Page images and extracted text
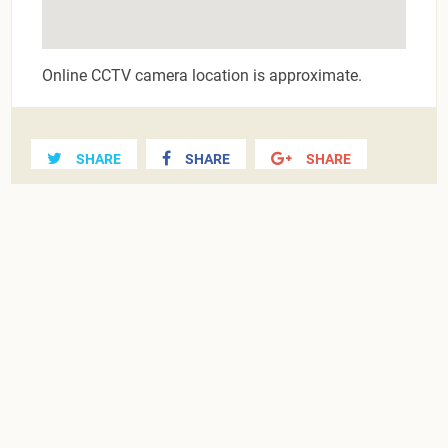
Online CCTV camera location is approximate.
SHARE
SHARE
SHARE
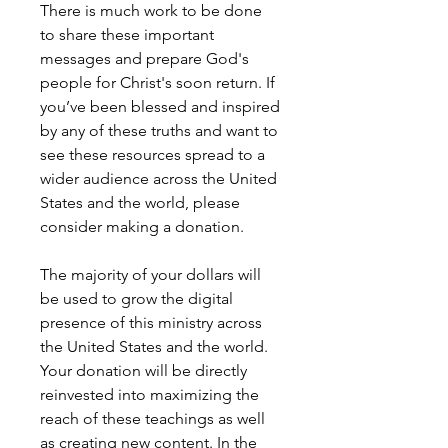
There is much work to be done
to share these important
messages and prepare God's
people for Christ's soon return. If
you’ve been blessed and inspired
by any of these truths and want to
see these resources spread to a
wider audience across the United
States and the world, please
consider making a donation.
The majority of your dollars will
be used to grow the digital
presence of this ministry across
the United States and the world.
Your donation will be directly
reinvested into maximizing the
reach of these teachings as well
as creating new content. In the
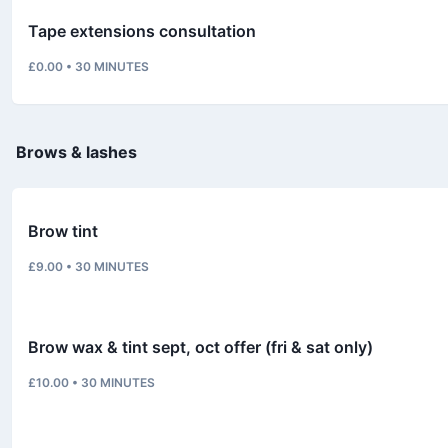
Tape extensions consultation
£0.00
•
30
MINUTES
Brows & lashes
Brow tint
£9.00
•
30
MINUTES
Brow wax & tint sept, oct offer (fri & sat only)
£10.00
•
30
MINUTES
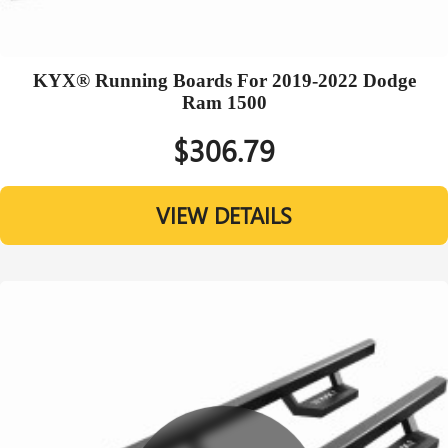
KYX® Running Boards For 2019-2022 Dodge
Ram 1500
$306.79
VIEW DETAILS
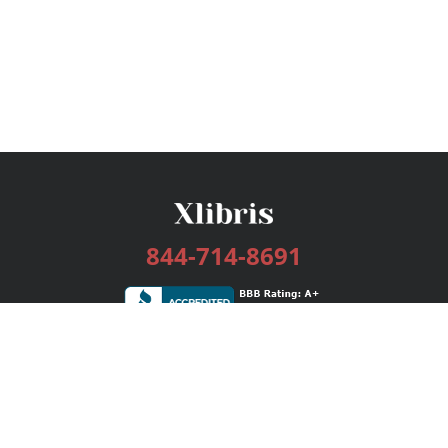
844-714-8691
Services
Publishing Plans
Editorial
Add-On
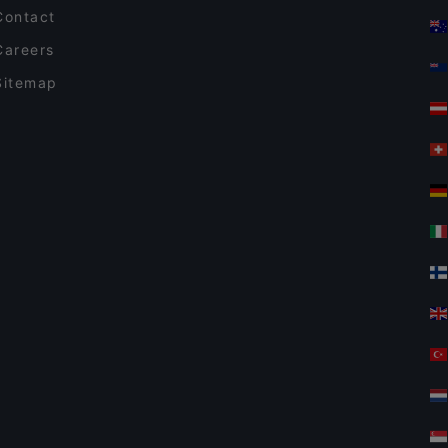
Contact
Careers
Sitemap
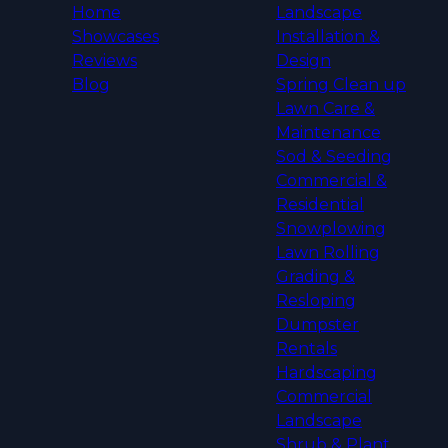
Home
Landscape
Showcases
Installation &
Reviews
Design
Blog
Spring Clean up
Lawn Care &
Maintenance
Sod & Seeding
Commercial &
Residential
Snowplowing
Lawn Rolling
Grading &
Resloping
Dumpster
Rentals
Hardscaping
Commercial
Landscape
Shrub & Plant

How to complete this task: What is needed is an exact repetition of every line from the line with "Brows & lashes" to the end of the data above, both ends included, with no pictures.

Reply to the exercise:
Brows & lashes
Brow tint
£9.00
•
30
MINUTES
Brow wax & tint sept, oct offer (fri & sat only)
£10.00
•
30
MINUTES
KYX® Running Boards For 2019-2022 Dodge
Ram 1500
$306.79
VIEW DETAILS
844-714-8691
Services
Publishing Plans
Editorial
Add-On
Contact
Careers
Sitemap
Home
Landscape
Showcases
Installation &
Reviews
Design
Blog
Spring Clean up
Lawn Care &
Maintenance
Sod & Seeding
Commercial &
Residential
Snowplowing
Lawn Rolling
Grading &
Resloping
Dumpster
Rentals
Hardscaping
Commercial
Landscape
Shrub & Plant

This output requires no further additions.